You could try object role modeling at http://www.ormfoundation.com/ which looks at the semantics(facts) between one or more entities or names and their relationships with other objects. There are also tools to convert the orm models into xml and other languages and vice versa. See http://orm.sourceforge.net/
I want to parse a text and categorize the sentences according to their grammatical structure, but I have a very small understanding of NLP so I don't even know where to start.
As far as I have read, I need to parse the text and find out (or tag?) the part-of-speech of every word. Then I search for the verb clause or whatever other defining characteristic I want to use to categorize the sentences.
What I don't know is if there is already some method to do this more easily or if I need to define the grammar rules separately or what.
Any resources on NLP that discuss this would be great. Program examples are welcome as well. I have used NLTK before, but not extensively. Other parsers or languages are OK too!

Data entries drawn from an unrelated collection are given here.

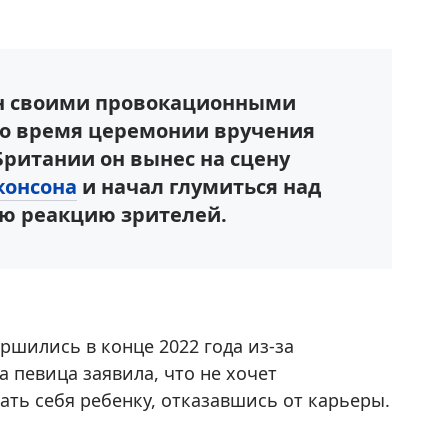
тен своими провокационными
во время церемонии вручения
ритании он вынес на сцену
жонсона
и начал глумиться над
ю реакцию зрителей.
ршились в конце 2022 года из-за
 певица заявила, что не хочет
ть себя ребенку, отказавшись от карьеры.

Python Natural Language Toolkit is a library which is suitable for doing such a work. As with any NLP library, you will have to download the dataset for training separately and corpus(data) and scripts for training are available too.
There are also certain example tutorials which will help you identify parts of the speech for words. By all means, I think nltk.org should be the place to go for what you are looking for.
Specific questions could be posted here again.
May be you need simply define patterns like "noun verb noun" etc for each type of grammatical structure and search matches in part-of-speach tagger output sequence.